CocaColaaa Sun 03-Mar-19 19:08:48

My sisters so has just gone to live with his dad after my sister brought him up on her own with little input from his father for 15 years so it does happen. But at 4 months I would try not to worry about that happening just yet!

MrsBertBibby Sun 03-Mar-19 19:38:34

That's harassment Pepsi.

Respond to him that if it continues, you will block him and go to the police.

That's not in the child's interest, you tell him you will send him updates as and when it suits you. Which does not have to be daily!

Crabbyandproudofit Sun 03-Mar-19 20:13:58

That is really difficult if he is pestering you constantly for updates. It's good he is so invested but a real strain on you. You need to tell him firmly that this is interfering with you looking after your son and agree what you think is reasonable. When he is looking after your son he's not going to want to have to be in touch with you every few minutes.

Rtmhwales Sun 03-Mar-19 20:28:07

I'm not sure it sounds like harassment - more like an overeager new father. Can you not just text him and say you're busy often and you'll text him a lunchtime update and one when he's off work?

I wouldn't worry about your baby preferring him anytime soon. Mine spends lot of time with other people at eight months old but he's absolutely obsessed with me - eyes always following everything I do even when someone's trying to play with him, and his tiny face lights up whenever he sees me walk into the room. You're his anchor.

RedHelenB Mon 04-Mar-19 06:12:31

Babies changer so quickly could you just tell him you'll facetime once a day to suit your routine and send him an update every night, it is in your child's best interest to have a close relationship with his dad . Once your son can talk you won't need to do so much.

BridlingtonSand Mon 04-Mar-19 06:49:55

You’re setting the precedent. Think about how you want to be treated when your baby is spending time away from you. I’d send a photo and little story as often as you’ll want to receive them when the tables are turned, but it’s perfectly reasonable to not be on your phone for the hours that it’s a walk in the park or baby group or nap time...

0nTheEdge Mon 04-Mar-19 06:50:49

Didn't want to read and run op. You need to make sure you are being kind to yourself.

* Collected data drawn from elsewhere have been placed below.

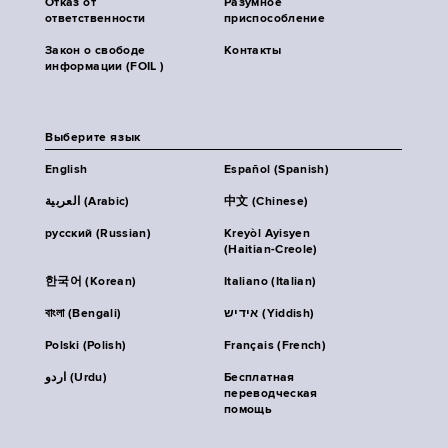
Отказ от
Разумное
ответственности
приспособление
Закон о свободе
Контакты
информации (FOIL )
Выберите язык
English
Español (Spanish)
العربية (Arabic)
中文 (Chinese)
русский (Russian)
Kreyòl Ayisyen
(Haitian-Creole)
한국어 (Korean)
Italiano (Italian)
বাংলা (Bengali)
אידיש (Yiddish)
Polski (Polish)
Français (French)
اردو (Urdu)
Бесплатная
переводческая
помощь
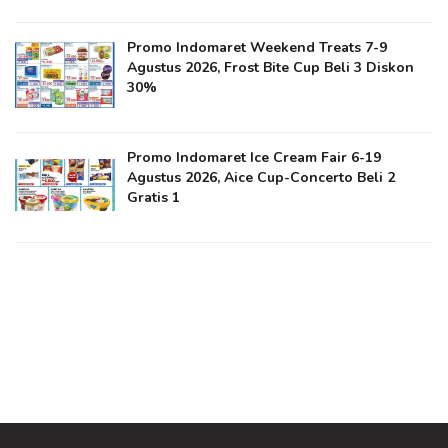
Promo Indomaret Weekend Treats 7-9
Agustus 2026, Frost Bite Cup Beli 3 Diskon
30%
Promo Indomaret Ice Cream Fair 6-19
Agustus 2026, Aice Cup-Concerto Beli 2
Gratis 1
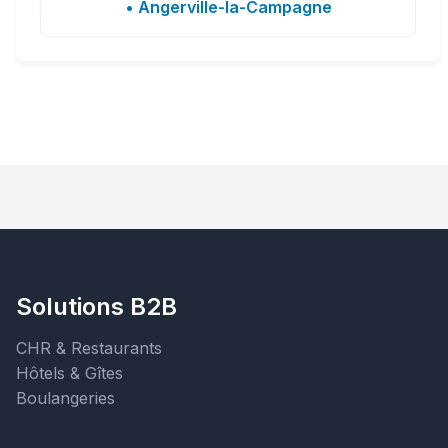
• Angerville-la-Campagne
Solutions B2B
CHR & Restaurants
Hôtels & Gîtes
Boulangeries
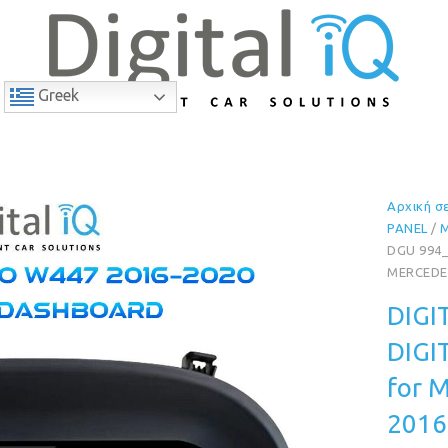
Greek
Αρχική σ
2% Έκπτωση
PANEL
/
DGU 994_
MERCEDES
DIGI
DIGI
for 
2016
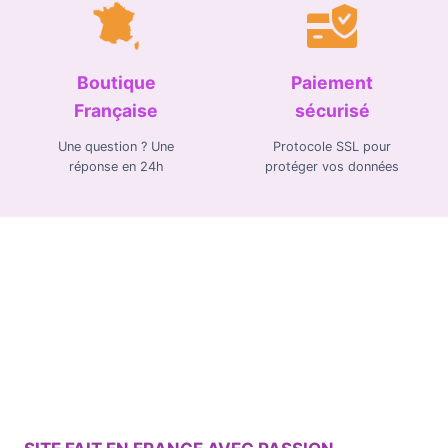
Boutique
Paiement
Française
sécurisé
Une question ? Une
Protocole SSL pour
réponse en 24h
protéger vos données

It'll be so hard with pnd as it can be difficult to make sense of things so it's great your asking here, but be careful with aibu as it can be a bit brutal sometimes.
I think the constant communication from your ex will not be helping, great suggestion from pp for facetime once a day and ask him to leave you be the rest of the time . I would struggle being away from my baby when this young, do you think you'll be ok with it or will it make your own wellbeing suffer?